I rolled the map and the ledger up carefully and slid them into the deep inside pocket of my coat.
"Well, right now, we’re the ones emptying the fish’s pockets," Korin grunted. He pointed a thick thumb toward a rack of weapons near the desk. "Grab something for the girl so we can leave. Jace is about to try on a set of cursed armor, I can feel it."
I turned to the rack and grabbed a small, highly polished silver dagger. It had a dull, unsharpened edge and a large, gaudy ruby embedded in the hilt.
Korin stared at the dagger, then looked at me. "You are giving a six-year-old a knife."
"It’s completely blunt," I defended myself, tapping the edge against my palm. "It’s basically just a very pointy spoon. She said she wanted a shiny treasure. This is shiny."
"Lyra is going to skin you alive," Korin said, entirely serious. "She is going to take that blunt dagger, sharpen it, and stab you in the neck."
"I survived a mad demon," I said confidently. "I can survive Lyra." And then I added, "Maybe."
"I will start digging your grave the moment we get back to the village," Korin sighed. "Hey! Jace! Put that helmet down, you don’t know where that demon’s head has been!"
An hour later, the two wooden handcarts were groaning audibly under the sheer weight of the recovered wealth.
We had taken the silver, the gold, the refined ores, and the best of the enchanted weapons. We left the massive crates of imported silk and the bulkier furniture items; we would have to send a second, larger team back for the rest tomorrow.
Hauling the carts out of the cavern was a completely different task than pushing them in.
"Why," Jace grunted, his boots sliding against the stone as he struggled to push the back of the second cart, "is gold... so heavy?"

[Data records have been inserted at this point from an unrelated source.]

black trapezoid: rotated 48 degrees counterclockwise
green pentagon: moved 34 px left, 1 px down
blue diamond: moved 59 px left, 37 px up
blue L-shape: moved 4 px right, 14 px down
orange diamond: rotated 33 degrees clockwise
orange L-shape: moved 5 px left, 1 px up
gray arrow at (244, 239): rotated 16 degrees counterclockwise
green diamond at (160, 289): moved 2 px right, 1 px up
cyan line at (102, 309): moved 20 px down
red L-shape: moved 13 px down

"Because if it were light, it would blow away in the wind, boy!" Korin barked, at the front. "Push with your legs, not your back!"
I was walking next to the first cart, holding onto a leather tow strap with one hand and casually pulling my half of the weight. I wasn’t even breathing hard. Nascent Soul cultivation had a lot of perks, and absolute cardiovascular supremacy was definitely one of them.

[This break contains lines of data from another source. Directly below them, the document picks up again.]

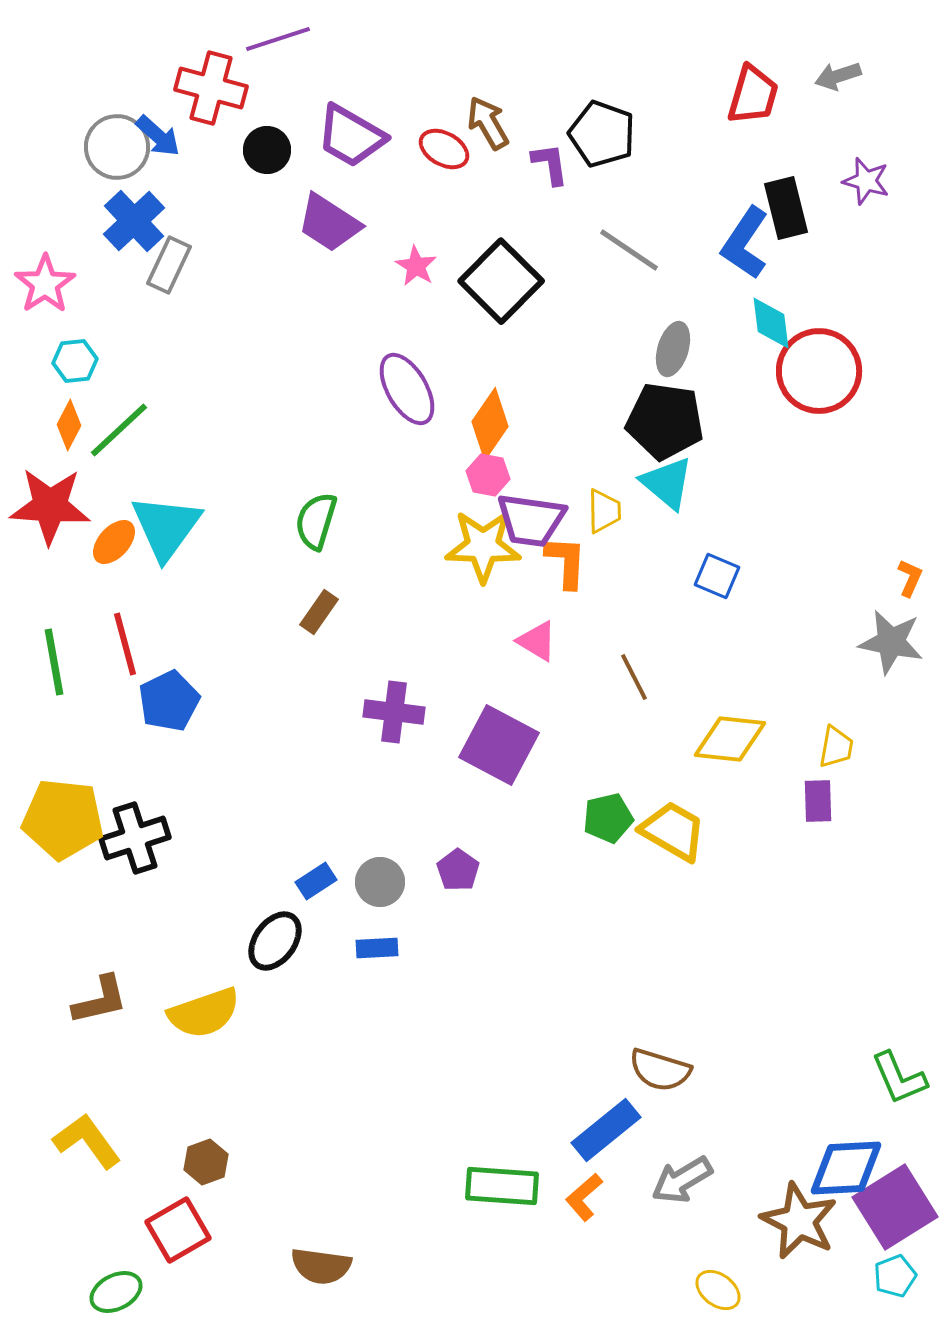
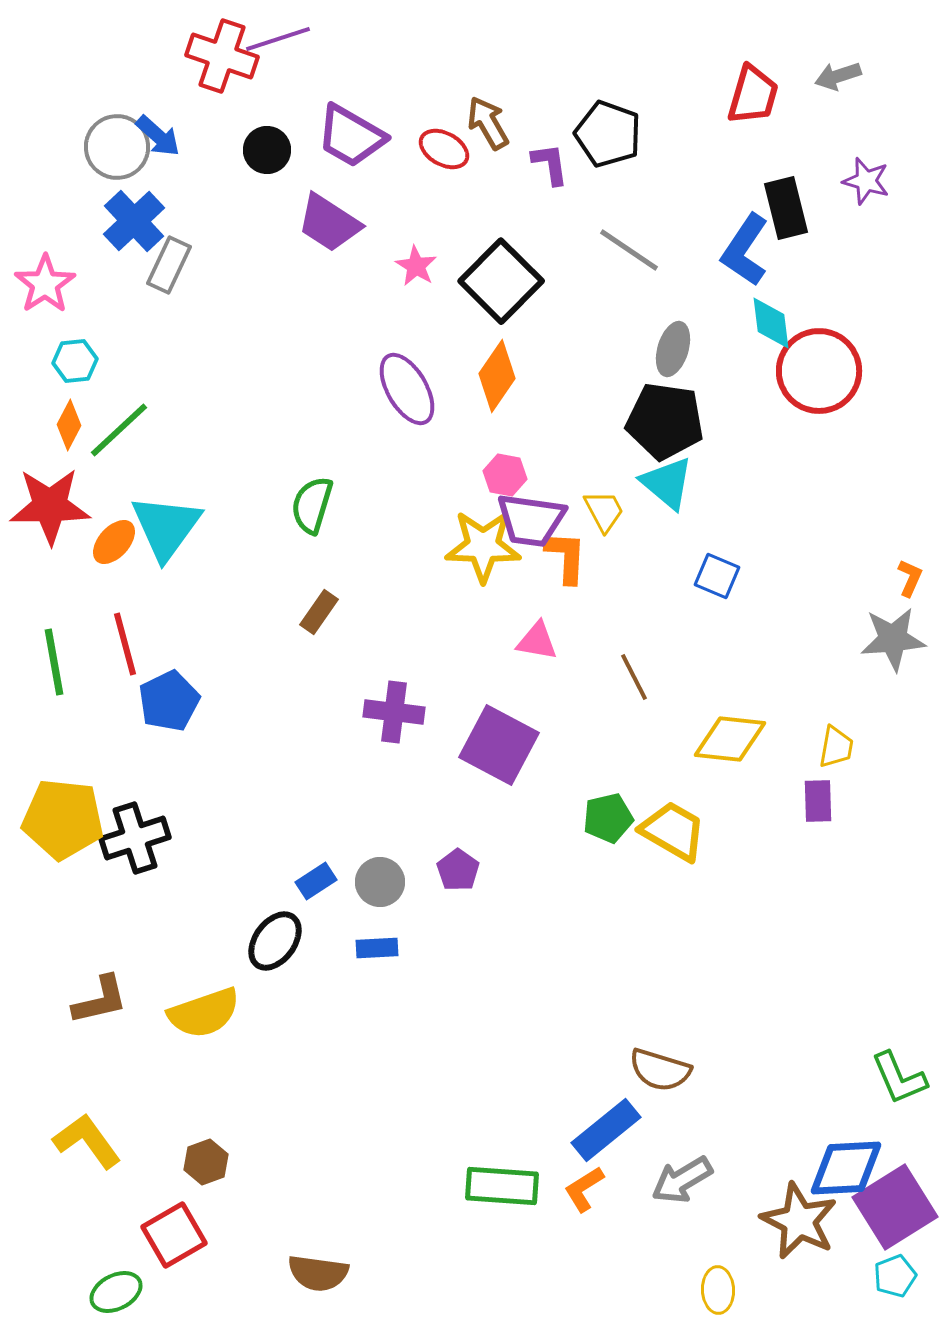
red cross at (211, 88): moved 11 px right, 32 px up; rotated 4 degrees clockwise
black pentagon at (602, 134): moved 6 px right
blue L-shape at (745, 243): moved 7 px down
orange diamond at (490, 424): moved 7 px right, 48 px up
pink hexagon at (488, 475): moved 17 px right
red star at (50, 506): rotated 4 degrees counterclockwise
yellow trapezoid at (604, 511): rotated 27 degrees counterclockwise
green semicircle at (316, 521): moved 4 px left, 16 px up
orange L-shape at (566, 562): moved 5 px up
pink triangle at (537, 641): rotated 21 degrees counterclockwise
gray star at (891, 642): moved 2 px right, 3 px up; rotated 16 degrees counterclockwise
orange L-shape at (584, 1197): moved 8 px up; rotated 9 degrees clockwise
red square at (178, 1230): moved 4 px left, 5 px down
brown semicircle at (321, 1266): moved 3 px left, 7 px down
yellow ellipse at (718, 1290): rotated 51 degrees clockwise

Korin, who was sweating profusely in the freezing air, glared at me.
"Are you even pulling?" Korin demanded, panting heavily.
"I’m pulling my exact half, Korin," I said, offering him a cheerful smile. "Maybe you’re just getting old."

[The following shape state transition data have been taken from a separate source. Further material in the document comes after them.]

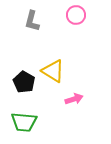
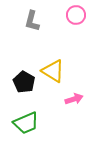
green trapezoid: moved 2 px right, 1 px down; rotated 28 degrees counterclockwise
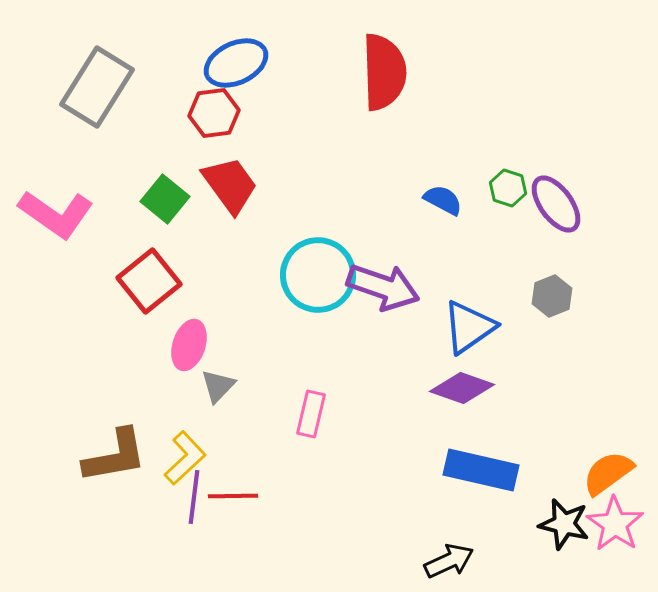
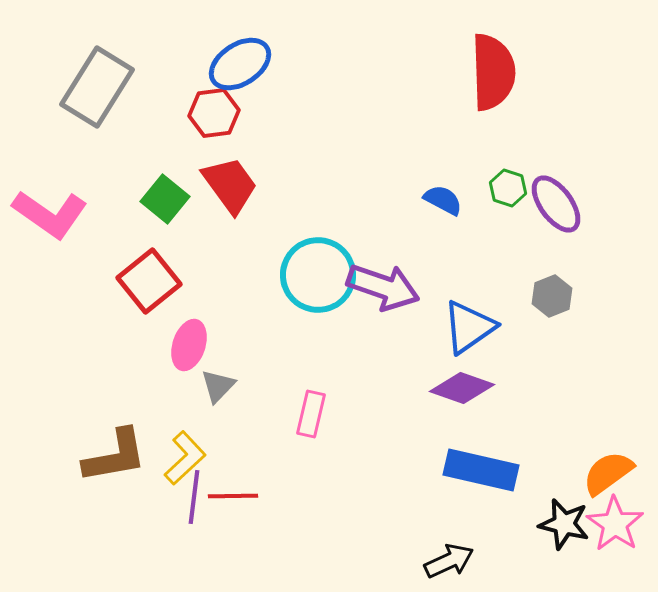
blue ellipse: moved 4 px right, 1 px down; rotated 8 degrees counterclockwise
red semicircle: moved 109 px right
pink L-shape: moved 6 px left
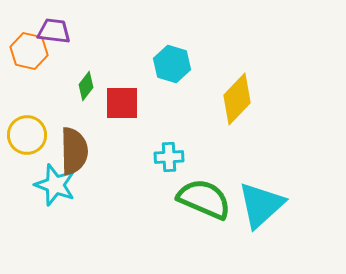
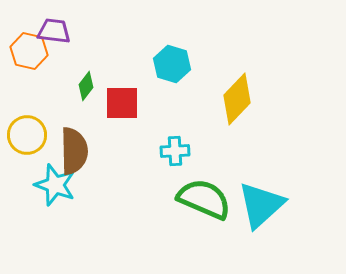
cyan cross: moved 6 px right, 6 px up
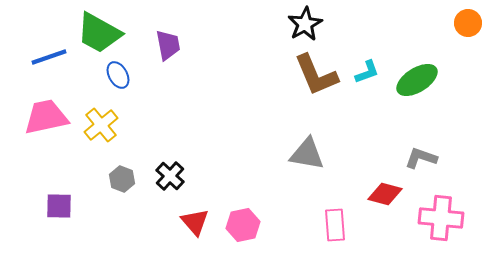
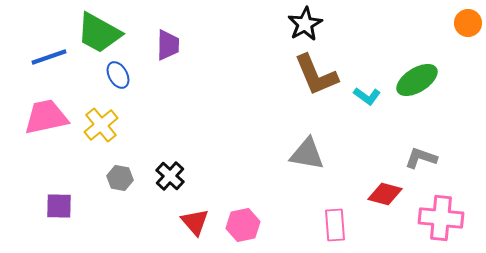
purple trapezoid: rotated 12 degrees clockwise
cyan L-shape: moved 24 px down; rotated 56 degrees clockwise
gray hexagon: moved 2 px left, 1 px up; rotated 10 degrees counterclockwise
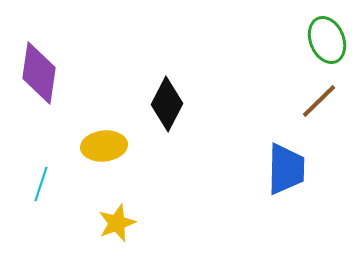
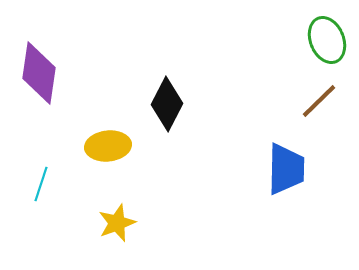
yellow ellipse: moved 4 px right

Korin looked like he was heavily debating dropping his side of the cart just to tackle me, but the sheer value of the silver stopped him. "I hate you. I truly, deeply hate you."
As we finally pulled the heavy carts out of the cavern and back into the bright, crisp sunlight of the plateau, the mood shifted back to utterly triumphant. The village’s financial problems weren’t just solved; Elderglen now had enough capital to establish itself as a major, independent trading hub in the northern peaks.
They could build their stone walls. They could buy their enchanted plows. Korin wiped the sweat from his forehead with the back of his arm, catching his breath in the air. He looked back at the loaded carts, gleaming in the sunlight, then looked out over the valley. A massive, unstoppable grin slowly split his scarred face.
I walked up beside him, adjusting the collar of my coat against the wind. I gestured toward the literal mountain of gold sitting in the wooden cart in front of us.
"See?" I said casually, clapping the giant hunter on the shoulder. "Sometimes violence is a fantastic investment."
Korin threw his head back and let out a booming, echoing laugh that rang out across the free mountains.